I don’t think, however, someone who has never actually committed a crime should be put into some national pre-crime database simply because they are mentally ill and because they might one day buy a gun.

You can call me paranoid to worry about a government that has never passed a law  data to prevent crime or terrorism that ended up drag-netting the private communications and records of thousands of innocent citizens into databases that kept them from getting on planes or had them erroneously detained without counsel before, if they want off the government watch list, requiring them to prove their innocence (and nobody is innocent) because they’ve been assumed guilty, but in my addle-pated mind, nothing says stigma like putting a mentally ill person into a national FBI database.

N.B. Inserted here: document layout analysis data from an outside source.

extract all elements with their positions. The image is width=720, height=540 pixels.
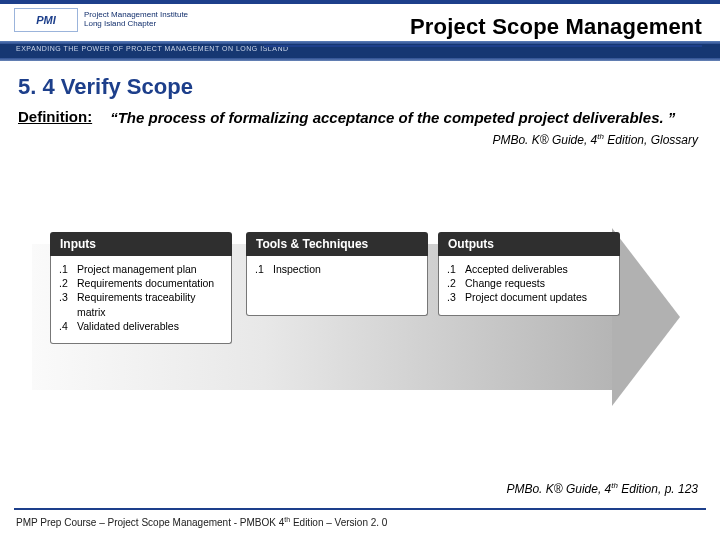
column-header-tools: Tools & Techniques [246,232,428,256]
slide-header: PMI Project Management Institute Long Is… [0,0,720,60]
section-heading: 5. 4 Verify Scope [18,74,720,100]
citation-top-prefix: PMBo. K® Guide, 4 [492,133,597,147]
item-num: .2 [447,276,465,290]
item-text: Change requests [465,276,611,290]
footer-suffix: Edition – Version 2. 0 [290,517,387,528]
item-num: .3 [59,290,77,318]
item-num: .1 [447,262,465,276]
footer-prefix: PMP Prep Course – Project Scope Manageme… [16,517,284,528]
item-text: Accepted deliverables [465,262,611,276]
item-num: .4 [59,319,77,333]
definition-row: Definition: “The process of formalizing … [18,108,706,128]
page-title: Project Scope Management [410,14,702,40]
citation-top-sup: th [597,132,604,141]
citation-top: PMBo. K® Guide, 4th Edition, Glossary [0,132,698,147]
column-body-inputs: .1Project management plan .2Requirements… [50,256,232,344]
list-item: .1Inspection [255,262,419,276]
logo-line2: Long Island Chapter [84,20,188,29]
column-body-outputs: .1Accepted deliverables .2Change request… [438,256,620,316]
item-num: .2 [59,276,77,290]
item-num: .1 [255,262,273,276]
definition-label: Definition: [18,108,92,128]
definition-text: “The process of formalizing acceptance o… [110,108,675,128]
footer-text: PMP Prep Course – Project Scope Manageme… [16,516,387,528]
list-item: .1Accepted deliverables [447,262,611,276]
item-text: Requirements traceability matrix [77,290,223,318]
item-text: Project document updates [465,290,611,304]
citation-bottom-sup: th [611,481,618,490]
pmi-logo-icon: PMI [14,8,78,32]
citation-bottom-suffix: Edition, p. 123 [618,482,698,496]
header-underline [264,45,702,47]
logo-block: PMI Project Management Institute Long Is… [14,8,264,32]
list-item: .2Requirements documentation [59,276,223,290]
citation-top-suffix: Edition, Glossary [604,133,698,147]
tagline-text: EXPANDING THE POWER OF PROJECT MANAGEMEN… [16,45,289,52]
item-num: .1 [59,262,77,276]
list-item: .1Project management plan [59,262,223,276]
citation-bottom-prefix: PMBo. K® Guide, 4 [506,482,611,496]
item-text: Requirements documentation [77,276,223,290]
footer-divider [14,508,706,510]
item-text: Project management plan [77,262,223,276]
column-inputs: Inputs .1Project management plan .2Requi… [50,232,232,344]
logo-text: Project Management Institute Long Island… [84,11,188,29]
list-item: .3Requirements traceability matrix [59,290,223,318]
column-outputs: Outputs .1Accepted deliverables .2Change… [438,232,620,316]
column-tools: Tools & Techniques .1Inspection [246,232,428,316]
column-header-outputs: Outputs [438,232,620,256]
list-item: .2Change requests [447,276,611,290]
item-num: .3 [447,290,465,304]
item-text: Inspection [273,262,419,276]
citation-bottom: PMBo. K® Guide, 4th Edition, p. 123 [506,481,698,496]
list-item: .4Validated deliverables [59,319,223,333]
column-header-inputs: Inputs [50,232,232,256]
column-body-tools: .1Inspection [246,256,428,316]
item-text: Validated deliverables [77,319,223,333]
process-arrow-diagram: Inputs .1Project management plan .2Requi… [32,232,688,402]
list-item: .3Project document updates [447,290,611,304]
arrow-head-icon [612,228,680,406]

Never mind that this doesn’t keep guns out of the hands of mentally ill people living with mentally healthy people – unless we want to add them to the list. It also doesn’t keep hands out of the hands of mentally ill people who don’t seek help because they don’t trust shrinks – unless we just want to add a random 5.3 million people to the list to be on the safe side (Do you feel safer?).  But it does do something.  By creating a special database just for mentally ill people at the nation’s largest crime investigation organization, it is taking the first step toward classifying them (us) as criminals.   Excuse me, pre-criminals.  I’m not sure if that’s much better.